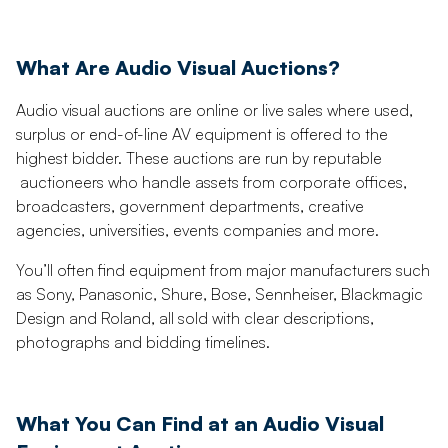
What Are Audio Visual Auctions?
Audio visual auctions are online or live sales where used,
surplus or end-of-line AV equipment is offered to the
highest bidder. These auctions are run by reputable
auctioneers who handle assets from corporate offices,
broadcasters, government departments, creative
agencies, universities, events companies and more.
You’ll often find equipment from major manufacturers such
as Sony, Panasonic, Shure, Bose, Sennheiser, Blackmagic
Design and Roland, all sold with clear descriptions,
photographs and bidding timelines.
What You Can Find at an Audio Visual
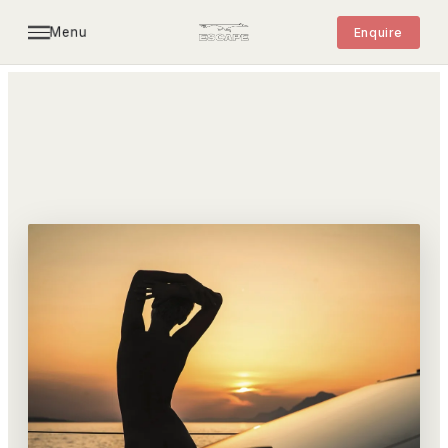
Menu
Enquire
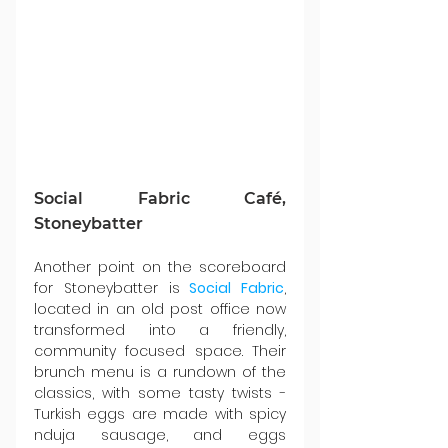
Social Fabric Café, 
Stoneybatter
Another point on the scoreboard 
for Stoneybatter is
Social Fabric
, 
located in an old post office now 
transformed into a friendly, 
community focused space. Their 
brunch menu is a rundown of the 
classics, with some tasty twists - 
Turkish eggs are made with spicy 
nduja sausage, and eggs 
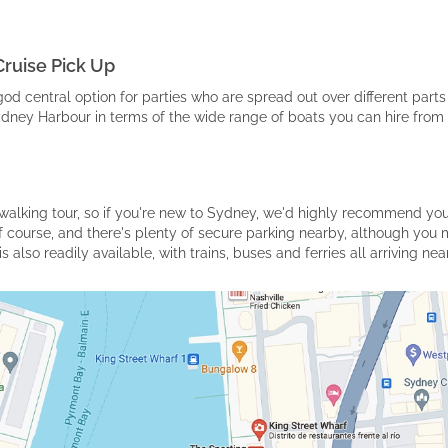
Cruise Pick Up
god central option for parties who are spread out over different parts 
Sydney Harbour in terms of the wide range of boats you can hire from 
e walking tour, so if you're new to Sydney, we'd highly recommend yo
f course, and there's plenty of secure parking nearby, although you 
s also readily available, with trains, buses and ferries all arriving n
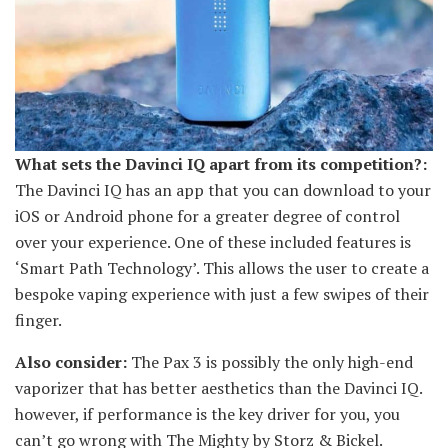
What sets the Davinci IQ apart from its competition?:
The Davinci IQ has an app that you can download to your
iOS or Android phone for a greater degree of control
over your experience. One of these included features is
‘Smart Path Technology’. This allows the user to create a
bespoke vaping experience with just a few swipes of their
finger.
Also consider:
The Pax 3 is possibly the only high-end
vaporizer that has better aesthetics than the Davinci IQ.
however, if performance is the key driver for you, you
can’t go wrong with The Mighty by Storz & Bickel.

■ ■ ■ ■

The problem >> Keep to the stretch from the line containing "photographs and bidding timelines." through the line containing "iOS or Android", both ends included, and copy it exactly from the listing above, minus the pictures.

Answer area >>
photographs and bidding timelines.
What You Can Find at an Audio Visual
Menu
Enquire
Social Fabric Café, 
Stoneybatter
Another point on the scoreboard 
for Stoneybatter is
Social Fabric
, 
located in an old post office now 
transformed into a friendly, 
community focused space. Their 
brunch menu is a rundown of the 
classics, with some tasty twists - 
Turkish eggs are made with spicy 
nduja sausage, and eggs 
Cruise Pick Up
god central option for parties who are spread out over different parts 
Sydney Harbour in terms of the wide range of boats you can hire from 
e walking tour, so if you're new to Sydney, we'd highly recommend yo
f course, and there's plenty of secure parking nearby, although you 
s also readily available, with trains, buses and ferries all arriving n
What sets the Davinci IQ apart from its competition?:
The Davinci IQ has an app that you can download to your
iOS or Android phone for a greater degree of control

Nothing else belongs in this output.